Somehow, in the 1960's, we all became groupies. We'd head backstage like detectives, seeking out our heroes of the rock music world, or the theatre world, or the poets of our young dreams. We'd stake out hotels, lobbies, even sometimes airports (remember the Beatles:::???!!!), to catch a glimpse of a mythic guitar player. Life was good. Backstage was where it was at. No waiting in lines at the front door, to get into a concert; we knew doormen, bouncers, body guards. We got in. It was a life behind the velvet ropes, all through the New York disco years, too. While the b&t hordes (that's bridge and tunnel to those who don't remember) flaunted polyester and gold chains to be admitted to the hallowed grounds of Studio 54, or some other club of reckoning, we tromped past the crush, with a wave to the doorman, and waltzed in. Everywhere. No lemmings we. Never followers, rather we forged ahead of the pack, and found an empty seat on a sagging sofa in the dressing room, and camped out with our heroes. While some were there for sex, others were just there to revel in the glory of the moment, and the glow of someone so talented that magic music emanated from their very souls. Ah, life was sweet.
On Monday night I had a flashback moment. A group of French opera lovers came over to see Don Carlo at the Metropolitan Opera in New York City, with their much loved Roberto Alagna singing the star role.
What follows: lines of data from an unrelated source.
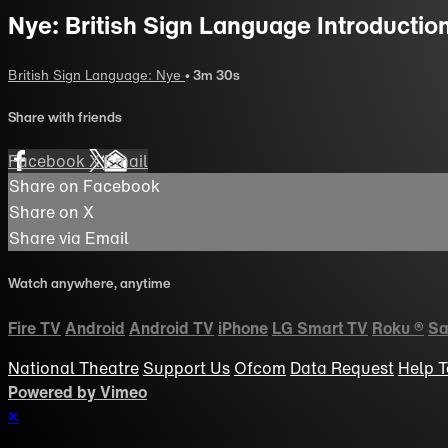
Nye: British Sign Language Introductio
British Sign Language: Nye
• 3m 30s
Share with friends
Facebook
X
Email
Share on Facebook
Share on X
Share via Email
Watch anywhere, anytime
Fire TV
Android
Android TV
iPhone
LG Smart TV
Roku
®
Sa
National Theatre
Support Us
Ofcom
Data Request
Help
T
Powered by Vimeo
×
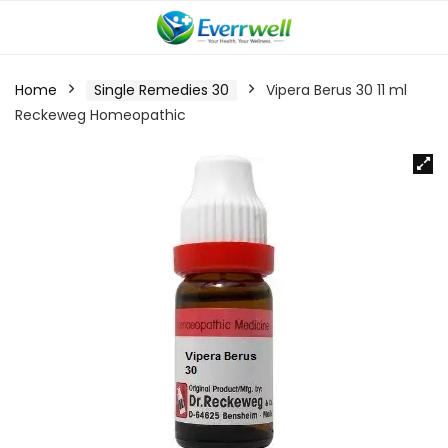
Home
Single Remedies 30
Vipera Berus 30 11 ml
Reckeweg Homeopathic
Apparently, they go everywhere to see his performances: Monte Carlo, Vienna, anywhere a plane, train, or car will take their Roberto- loving selves. Adorable, really. They're all friends from Facebook , so thank you! technology.
Imagine the Met, fraught all year with new construction, so that everything is in a different place. Finding the Stage Door, and sailing past the waiting fans was different, when in the wake of the French Cadre. They knew where, and how, and almost made it into the vestibule, when the guard couldn't find all their names on the list. My job, at that point, was to use all those years of groupie experience, and make it happen. As the translator (ahem), I informed the guard that they had flown all the way from France, and were friends of Roberto. Definitely not as much resistance as backstage with the Rolling Stones.
Roberto was in the vestibule , just in front of his dressing room, already showered, changed, dressed, and as charming as he could possibly be. The sea of short , frosted hairdos stretched in front of us, as we waited for our turn at the altar of Roberto. He , with Marcel (secretary, bodyguard, personal assistant,manager) by his side, talked to everyone. Signed everything. Posed for any and all pictures....Roberto is a one man pr firm, spreading good will and smiles to all.
Yes, I even got my picture taken with the sainted one.....and as soon as my friend downloads it and sends it to me, I'll get to relive that instant.
Not quite like the 70's, but pretty darn close, I'll tell you.